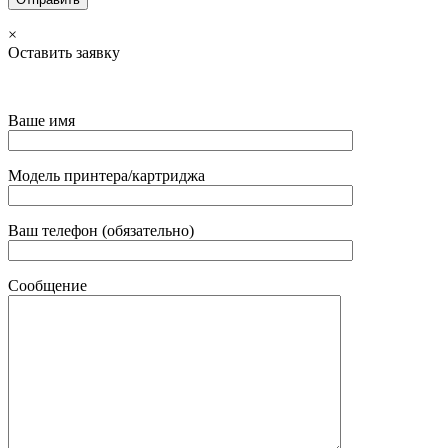
×
Оставить заявку
Ваше имя
Модель принтера/картриджа
Ваш телефон (обязательно)
Сообщение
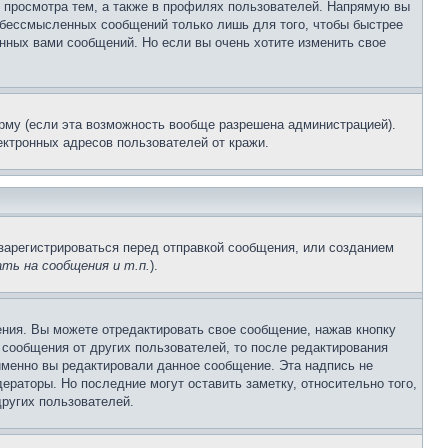
 просмотра тем, а также в профилях пользователей. Напрямую вы
и бессмысленных сообщений только лишь для того, чтобы быстрее
нных вами сообщений. Но если вы очень хотите изменить свое
рму (если эта возможность вообще разрешена администрацией).
ктронных адресов пользователей от кражи.
зарегистрироваться перед отправкой сообщения, или созданием
ть на сообщения и т.п.
).
ния. Вы можете отредактировать свое сообщение, нажав кнопку
сообщения от других пользователей, то после редактирования
именно вы редактировали данное сообщение. Эта надпись не
раторы. Но последние могут оставить заметку, относительно того,
ругих пользователей.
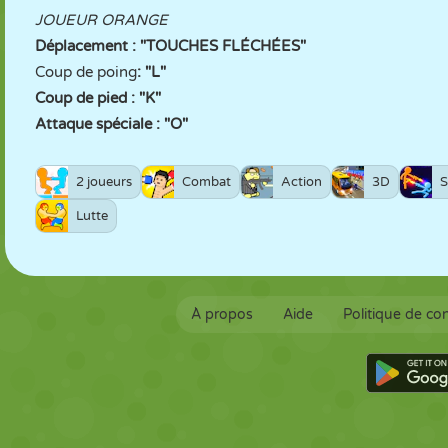
JOUEUR ORANGE
Déplacement : "TOUCHES FLÉCHÉES"
Coup de poing
: "L"
Coup de pied : "K"
Attaque spéciale : "O"
2 joueurs
Combat
Action
3D
S
Lutte
À propos
Aide
Politique de con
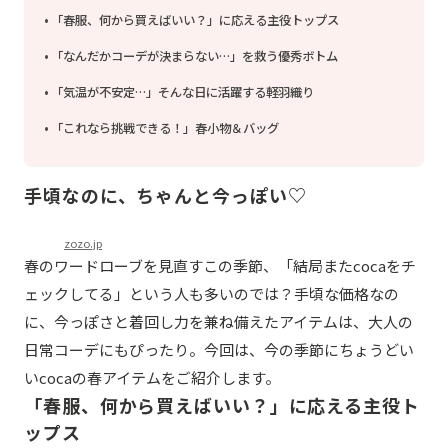
「春服、何から買えばいい？」に応える主役トップス
「なんだかコーデが決まらない…」を救う優秀ボトム
「気温が不安定…」そんな日に活躍する軽羽織り
「これなら挑戦できる！」春小物＆バッグ
手頃なのに、ちゃんと今っぽい♡
zozo.jp
春のワードローブを見直すこの季節、「結局またcocaをチ
ェックしてる」という人も多いのでは？手頃な価格なの
に、今っぽさと着回し力を兼ね備えたアイテムは、大人の
日常コーデにもぴったり。今回は、今の季節にちょうどい
いcocaの春アイテムをご紹介します。
「春服、何から買えばいい？」に応える主役ト
ップス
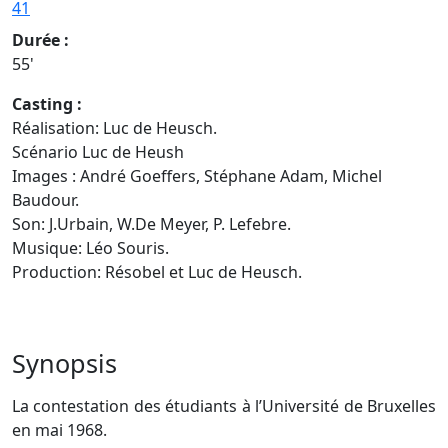
41
Durée :
55'
Casting :
Réalisation: Luc de Heusch.
Scénario Luc de Heush
Images : André Goeffers, Stéphane Adam, Michel
Baudour.
Son: J.Urbain, W.De Meyer, P. Lefebre.
Musique: Léo Souris.
Production: Résobel et Luc de Heusch.
Synopsis
La contestation des étudiants à l’Université de Bruxelles
en mai 1968.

- - - - - - -

TASK ITEM — Lines that contain "если" should be pulled from the entries above and reported.

SOLUTION TO THE PROBLEM —
нных вами сообщений. Но если вы очень хотите изменить свое
рму (если эта возможность вообще разрешена администрацией).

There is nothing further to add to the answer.